## Extracted page text data:
________________________________________
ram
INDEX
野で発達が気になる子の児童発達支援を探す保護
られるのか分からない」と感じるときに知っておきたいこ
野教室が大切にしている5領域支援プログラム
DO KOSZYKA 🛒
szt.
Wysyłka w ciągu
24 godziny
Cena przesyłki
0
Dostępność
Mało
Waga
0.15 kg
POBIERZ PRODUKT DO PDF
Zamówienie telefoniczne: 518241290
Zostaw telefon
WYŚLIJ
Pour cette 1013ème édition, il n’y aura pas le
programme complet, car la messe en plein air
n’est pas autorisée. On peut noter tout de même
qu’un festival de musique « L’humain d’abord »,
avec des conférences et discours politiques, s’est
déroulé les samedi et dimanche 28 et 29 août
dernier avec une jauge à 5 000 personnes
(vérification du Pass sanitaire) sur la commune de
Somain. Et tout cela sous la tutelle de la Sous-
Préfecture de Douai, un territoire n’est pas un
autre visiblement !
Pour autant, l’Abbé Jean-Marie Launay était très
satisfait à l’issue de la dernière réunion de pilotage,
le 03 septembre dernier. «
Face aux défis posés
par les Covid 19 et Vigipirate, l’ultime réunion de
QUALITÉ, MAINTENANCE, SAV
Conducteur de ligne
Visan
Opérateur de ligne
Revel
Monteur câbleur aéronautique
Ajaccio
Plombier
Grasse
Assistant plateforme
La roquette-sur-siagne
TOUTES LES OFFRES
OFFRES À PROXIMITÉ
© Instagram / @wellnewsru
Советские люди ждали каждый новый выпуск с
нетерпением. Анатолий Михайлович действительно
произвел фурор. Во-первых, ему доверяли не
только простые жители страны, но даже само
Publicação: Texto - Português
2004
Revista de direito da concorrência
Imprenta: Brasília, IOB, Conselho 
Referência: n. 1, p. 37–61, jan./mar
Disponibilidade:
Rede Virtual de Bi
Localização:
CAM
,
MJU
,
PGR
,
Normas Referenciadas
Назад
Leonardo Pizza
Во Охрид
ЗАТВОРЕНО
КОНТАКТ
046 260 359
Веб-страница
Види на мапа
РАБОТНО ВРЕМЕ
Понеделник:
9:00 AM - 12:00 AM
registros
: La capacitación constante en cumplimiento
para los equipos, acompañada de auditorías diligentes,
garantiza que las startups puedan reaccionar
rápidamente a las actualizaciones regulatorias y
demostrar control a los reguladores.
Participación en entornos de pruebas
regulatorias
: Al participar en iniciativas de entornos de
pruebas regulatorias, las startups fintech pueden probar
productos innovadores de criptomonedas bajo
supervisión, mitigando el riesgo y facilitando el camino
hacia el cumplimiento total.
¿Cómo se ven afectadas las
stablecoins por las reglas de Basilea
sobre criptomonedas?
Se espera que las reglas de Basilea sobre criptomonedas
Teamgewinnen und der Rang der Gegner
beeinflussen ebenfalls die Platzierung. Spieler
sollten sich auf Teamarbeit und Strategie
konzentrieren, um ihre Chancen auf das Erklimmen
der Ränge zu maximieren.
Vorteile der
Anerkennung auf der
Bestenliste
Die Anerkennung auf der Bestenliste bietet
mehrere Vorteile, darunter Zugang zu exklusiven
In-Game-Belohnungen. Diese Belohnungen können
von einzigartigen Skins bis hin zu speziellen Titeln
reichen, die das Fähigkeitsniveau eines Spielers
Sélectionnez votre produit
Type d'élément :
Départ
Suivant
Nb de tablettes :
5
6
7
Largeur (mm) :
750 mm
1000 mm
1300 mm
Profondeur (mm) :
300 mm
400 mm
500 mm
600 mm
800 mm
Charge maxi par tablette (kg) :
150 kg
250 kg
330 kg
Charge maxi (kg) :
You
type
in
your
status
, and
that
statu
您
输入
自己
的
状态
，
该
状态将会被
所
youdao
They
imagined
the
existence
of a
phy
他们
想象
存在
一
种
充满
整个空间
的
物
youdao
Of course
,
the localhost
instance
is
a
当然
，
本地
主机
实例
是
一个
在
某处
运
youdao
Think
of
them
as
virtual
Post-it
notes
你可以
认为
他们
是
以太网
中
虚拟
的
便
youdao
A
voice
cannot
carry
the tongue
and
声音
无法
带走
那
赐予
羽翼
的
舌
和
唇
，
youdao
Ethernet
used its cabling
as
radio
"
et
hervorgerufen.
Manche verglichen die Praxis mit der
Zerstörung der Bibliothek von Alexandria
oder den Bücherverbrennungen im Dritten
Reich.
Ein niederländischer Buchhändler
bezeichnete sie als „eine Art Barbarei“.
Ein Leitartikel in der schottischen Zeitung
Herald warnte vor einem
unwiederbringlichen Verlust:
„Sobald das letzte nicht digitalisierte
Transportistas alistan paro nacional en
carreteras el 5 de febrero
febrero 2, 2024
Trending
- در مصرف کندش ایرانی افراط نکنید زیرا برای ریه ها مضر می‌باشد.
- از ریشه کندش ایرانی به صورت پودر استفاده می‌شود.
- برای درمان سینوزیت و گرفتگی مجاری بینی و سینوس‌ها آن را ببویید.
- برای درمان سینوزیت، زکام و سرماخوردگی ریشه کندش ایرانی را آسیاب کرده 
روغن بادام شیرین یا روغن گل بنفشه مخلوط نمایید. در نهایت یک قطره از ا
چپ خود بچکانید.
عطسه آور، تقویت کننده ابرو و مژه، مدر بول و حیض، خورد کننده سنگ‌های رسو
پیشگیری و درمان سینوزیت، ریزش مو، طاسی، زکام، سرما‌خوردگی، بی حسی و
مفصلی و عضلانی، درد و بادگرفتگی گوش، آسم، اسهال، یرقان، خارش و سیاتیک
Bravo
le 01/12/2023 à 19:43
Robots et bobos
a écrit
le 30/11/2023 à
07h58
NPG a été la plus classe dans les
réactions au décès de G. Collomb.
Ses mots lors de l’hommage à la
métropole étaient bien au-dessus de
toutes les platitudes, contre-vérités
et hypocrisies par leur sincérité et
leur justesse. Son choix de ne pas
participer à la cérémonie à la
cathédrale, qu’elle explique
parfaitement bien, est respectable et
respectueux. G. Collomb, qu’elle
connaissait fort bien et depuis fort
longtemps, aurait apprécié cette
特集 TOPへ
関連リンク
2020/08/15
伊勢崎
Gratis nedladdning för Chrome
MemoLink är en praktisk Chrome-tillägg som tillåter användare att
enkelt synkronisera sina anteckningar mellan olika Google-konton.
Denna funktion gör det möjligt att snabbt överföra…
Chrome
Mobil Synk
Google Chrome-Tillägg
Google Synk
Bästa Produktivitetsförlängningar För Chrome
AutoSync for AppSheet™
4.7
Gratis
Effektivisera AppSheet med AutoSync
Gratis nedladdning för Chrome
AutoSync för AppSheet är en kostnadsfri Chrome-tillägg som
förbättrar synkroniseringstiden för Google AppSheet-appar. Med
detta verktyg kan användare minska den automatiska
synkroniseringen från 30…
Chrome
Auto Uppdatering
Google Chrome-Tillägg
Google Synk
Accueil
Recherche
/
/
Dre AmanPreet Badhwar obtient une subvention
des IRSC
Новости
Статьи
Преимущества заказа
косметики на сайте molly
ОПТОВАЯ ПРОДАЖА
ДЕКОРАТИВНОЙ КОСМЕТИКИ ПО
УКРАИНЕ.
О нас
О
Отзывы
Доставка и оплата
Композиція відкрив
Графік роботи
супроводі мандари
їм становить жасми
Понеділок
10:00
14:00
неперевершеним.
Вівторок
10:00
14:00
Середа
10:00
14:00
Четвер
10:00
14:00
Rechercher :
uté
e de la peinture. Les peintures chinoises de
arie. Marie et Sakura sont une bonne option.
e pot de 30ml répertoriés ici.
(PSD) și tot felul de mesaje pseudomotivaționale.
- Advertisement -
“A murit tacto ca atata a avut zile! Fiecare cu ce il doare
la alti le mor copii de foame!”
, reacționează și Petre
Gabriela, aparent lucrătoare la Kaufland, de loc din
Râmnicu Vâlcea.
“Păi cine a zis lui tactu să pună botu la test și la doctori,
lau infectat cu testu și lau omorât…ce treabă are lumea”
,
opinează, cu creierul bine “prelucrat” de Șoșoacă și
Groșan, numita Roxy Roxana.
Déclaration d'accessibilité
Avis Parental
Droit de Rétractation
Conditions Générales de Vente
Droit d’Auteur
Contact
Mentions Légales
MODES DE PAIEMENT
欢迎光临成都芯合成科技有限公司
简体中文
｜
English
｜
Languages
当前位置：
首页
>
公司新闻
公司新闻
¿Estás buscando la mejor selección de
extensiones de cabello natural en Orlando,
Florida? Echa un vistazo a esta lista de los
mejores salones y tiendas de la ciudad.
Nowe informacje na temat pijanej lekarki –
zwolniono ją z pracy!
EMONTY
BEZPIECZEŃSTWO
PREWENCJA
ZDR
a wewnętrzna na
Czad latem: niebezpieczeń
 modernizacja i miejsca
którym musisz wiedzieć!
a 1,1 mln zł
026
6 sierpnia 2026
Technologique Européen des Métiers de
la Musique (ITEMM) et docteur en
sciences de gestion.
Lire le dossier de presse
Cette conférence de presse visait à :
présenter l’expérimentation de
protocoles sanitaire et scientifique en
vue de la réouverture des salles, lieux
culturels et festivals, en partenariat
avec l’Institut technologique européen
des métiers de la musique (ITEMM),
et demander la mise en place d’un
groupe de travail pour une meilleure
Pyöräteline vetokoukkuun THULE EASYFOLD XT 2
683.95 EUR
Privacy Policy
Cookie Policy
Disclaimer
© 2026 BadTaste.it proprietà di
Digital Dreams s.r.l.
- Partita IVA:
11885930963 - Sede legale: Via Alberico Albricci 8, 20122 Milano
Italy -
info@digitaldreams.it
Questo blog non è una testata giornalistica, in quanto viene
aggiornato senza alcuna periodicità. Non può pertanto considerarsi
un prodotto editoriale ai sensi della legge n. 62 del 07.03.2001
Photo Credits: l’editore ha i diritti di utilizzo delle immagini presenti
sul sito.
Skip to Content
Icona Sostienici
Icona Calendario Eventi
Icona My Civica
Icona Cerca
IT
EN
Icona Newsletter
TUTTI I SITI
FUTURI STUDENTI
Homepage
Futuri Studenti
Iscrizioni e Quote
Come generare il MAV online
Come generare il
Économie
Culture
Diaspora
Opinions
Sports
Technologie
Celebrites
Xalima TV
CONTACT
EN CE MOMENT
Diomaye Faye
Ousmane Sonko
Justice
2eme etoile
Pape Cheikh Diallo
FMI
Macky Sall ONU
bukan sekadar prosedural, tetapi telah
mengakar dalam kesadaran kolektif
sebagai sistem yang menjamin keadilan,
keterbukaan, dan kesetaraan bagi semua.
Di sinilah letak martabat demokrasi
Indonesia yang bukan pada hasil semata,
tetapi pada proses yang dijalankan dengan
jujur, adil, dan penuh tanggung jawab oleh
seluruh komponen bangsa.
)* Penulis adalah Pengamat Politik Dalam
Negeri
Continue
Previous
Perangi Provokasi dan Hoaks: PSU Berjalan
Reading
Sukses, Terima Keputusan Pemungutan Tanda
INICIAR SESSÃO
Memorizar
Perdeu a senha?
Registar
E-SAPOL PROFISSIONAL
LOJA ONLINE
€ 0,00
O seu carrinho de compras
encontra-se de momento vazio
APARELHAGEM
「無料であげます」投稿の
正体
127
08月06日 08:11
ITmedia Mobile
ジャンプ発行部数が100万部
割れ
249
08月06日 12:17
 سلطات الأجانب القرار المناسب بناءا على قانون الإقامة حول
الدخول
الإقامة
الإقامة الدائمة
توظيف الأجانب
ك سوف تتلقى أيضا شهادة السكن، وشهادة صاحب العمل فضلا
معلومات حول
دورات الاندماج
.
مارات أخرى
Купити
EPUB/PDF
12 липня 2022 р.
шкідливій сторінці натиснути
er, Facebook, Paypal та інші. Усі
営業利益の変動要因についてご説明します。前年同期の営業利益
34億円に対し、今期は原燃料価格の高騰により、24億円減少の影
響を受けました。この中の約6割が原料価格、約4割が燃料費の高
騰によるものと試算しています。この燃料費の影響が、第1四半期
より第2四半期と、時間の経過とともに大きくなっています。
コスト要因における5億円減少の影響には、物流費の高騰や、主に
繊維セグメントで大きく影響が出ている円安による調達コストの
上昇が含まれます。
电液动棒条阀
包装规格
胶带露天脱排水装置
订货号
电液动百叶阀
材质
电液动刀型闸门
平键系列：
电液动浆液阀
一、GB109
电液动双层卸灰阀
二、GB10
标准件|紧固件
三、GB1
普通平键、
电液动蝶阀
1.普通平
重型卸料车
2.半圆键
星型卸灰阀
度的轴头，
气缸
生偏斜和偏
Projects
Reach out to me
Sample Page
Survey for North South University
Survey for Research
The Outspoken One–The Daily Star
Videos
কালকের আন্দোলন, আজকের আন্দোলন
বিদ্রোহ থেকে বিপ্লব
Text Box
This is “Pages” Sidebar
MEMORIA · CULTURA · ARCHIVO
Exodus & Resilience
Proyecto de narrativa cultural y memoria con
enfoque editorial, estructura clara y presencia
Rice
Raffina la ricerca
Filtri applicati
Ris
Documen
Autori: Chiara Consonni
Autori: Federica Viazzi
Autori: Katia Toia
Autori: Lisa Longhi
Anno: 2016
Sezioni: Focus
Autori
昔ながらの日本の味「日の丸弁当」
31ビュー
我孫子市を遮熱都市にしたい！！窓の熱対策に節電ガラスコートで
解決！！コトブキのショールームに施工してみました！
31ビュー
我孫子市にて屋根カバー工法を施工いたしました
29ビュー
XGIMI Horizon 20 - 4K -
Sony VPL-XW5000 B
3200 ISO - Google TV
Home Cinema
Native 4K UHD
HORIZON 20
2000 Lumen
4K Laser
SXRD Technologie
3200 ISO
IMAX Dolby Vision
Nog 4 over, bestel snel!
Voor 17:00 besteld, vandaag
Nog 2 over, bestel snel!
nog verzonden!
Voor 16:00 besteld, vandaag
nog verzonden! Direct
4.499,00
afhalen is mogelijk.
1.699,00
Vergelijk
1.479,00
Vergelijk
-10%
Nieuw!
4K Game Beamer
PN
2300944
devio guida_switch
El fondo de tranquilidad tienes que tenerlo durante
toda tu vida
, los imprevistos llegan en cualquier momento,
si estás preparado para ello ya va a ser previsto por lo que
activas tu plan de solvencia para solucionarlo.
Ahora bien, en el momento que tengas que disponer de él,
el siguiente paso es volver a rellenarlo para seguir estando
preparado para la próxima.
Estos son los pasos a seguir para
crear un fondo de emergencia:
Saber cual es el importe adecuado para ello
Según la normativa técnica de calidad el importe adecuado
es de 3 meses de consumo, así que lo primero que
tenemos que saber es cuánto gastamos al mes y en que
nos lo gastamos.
________________________________________
## PROBLEM STATEMENT:
Copy all lines from the data that hold the word "sobre".

## SOLUTION FOR THIS PROBLEM:
sobre criptomonedas?
Se espera que las reglas de Basilea sobre criptomonedas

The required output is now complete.